The cockspur hawthorn is extremely tolerant to hot and dry conditions. This is a low-branching tree, and its lowest branches may even touch the ground. The tree’s leaves are dark green, oval shaped, and turn beautiful shades of red and purple in the fall. Though the white flowers on this tree are pretty, they have an unpleasant smell. This tree produces bright-red, round berries, which though edible to humans, are usually left for the birds. This tree also attracts butterflies.
Family: Rosaceae (Rose)
Characteristics: The 1-4 inch long leaves are oval-shaped and dark green. In the fall, leaves turn bronze-red to purple. In May, unpleasant-smelling white flowers appear in 2-3 inch clusters. These flowers give way to bright-red, round berries that ripen in late September to October and will usually remain on the tree all winter. Bark is rough and becomes shaggy with age. This is a low-branching tree, with wide-spreading horizontal branches. Branches are covered in 1 ½ - 3 inch long thorns. This tree grows 20-30 feet high and 20-35 feet wide.

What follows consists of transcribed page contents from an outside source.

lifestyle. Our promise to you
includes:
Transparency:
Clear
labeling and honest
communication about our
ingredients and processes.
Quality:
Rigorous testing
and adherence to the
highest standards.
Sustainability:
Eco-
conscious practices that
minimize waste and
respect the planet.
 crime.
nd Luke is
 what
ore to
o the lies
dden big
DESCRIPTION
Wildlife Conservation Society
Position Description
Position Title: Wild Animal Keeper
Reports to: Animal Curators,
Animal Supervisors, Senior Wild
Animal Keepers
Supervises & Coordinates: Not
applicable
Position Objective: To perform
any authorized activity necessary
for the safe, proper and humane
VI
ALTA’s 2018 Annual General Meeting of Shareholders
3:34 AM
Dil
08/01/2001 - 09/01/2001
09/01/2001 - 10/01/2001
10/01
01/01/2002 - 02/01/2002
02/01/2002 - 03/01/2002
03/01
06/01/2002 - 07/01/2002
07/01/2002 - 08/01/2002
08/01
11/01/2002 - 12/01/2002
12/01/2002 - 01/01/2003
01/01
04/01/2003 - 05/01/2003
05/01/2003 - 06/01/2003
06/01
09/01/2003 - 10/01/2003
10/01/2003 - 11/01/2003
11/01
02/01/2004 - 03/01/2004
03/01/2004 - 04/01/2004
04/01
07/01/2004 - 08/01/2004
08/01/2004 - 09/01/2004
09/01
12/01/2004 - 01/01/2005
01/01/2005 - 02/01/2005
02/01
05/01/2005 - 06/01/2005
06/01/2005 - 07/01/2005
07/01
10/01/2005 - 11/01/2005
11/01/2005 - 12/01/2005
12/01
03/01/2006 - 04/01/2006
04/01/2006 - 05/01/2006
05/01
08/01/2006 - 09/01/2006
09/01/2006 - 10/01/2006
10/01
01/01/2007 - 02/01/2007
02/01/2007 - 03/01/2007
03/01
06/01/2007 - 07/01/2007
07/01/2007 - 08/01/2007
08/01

Foliage: Deciduous (leaves lost seasonally)
Geographic Origin: North Eastern United States (native)
Cultivation Notes: Requires medium maintenance. Does best in full sun, though can tolerate light shade. Prefers moist and well-drained soils. This tree is very tolerant to drought conditions, and can also tolerate clay soils and air pollution. It is prone to cedar rust disease. This tree should also be used with care, due to its long and sharp thorns.